## Supplied data
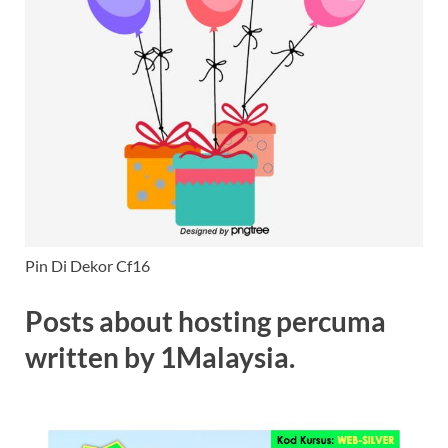
Pin Di Dekor Cf16
Posts about hosting percuma
written by 1Malaysia.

## What the exercise asks
Starting from the line that contains "Posts about hosting percuma", give again every line to the last line of the data, exactly. Include nothing else.

## Exercise output
Posts about hosting percuma
written by 1Malaysia.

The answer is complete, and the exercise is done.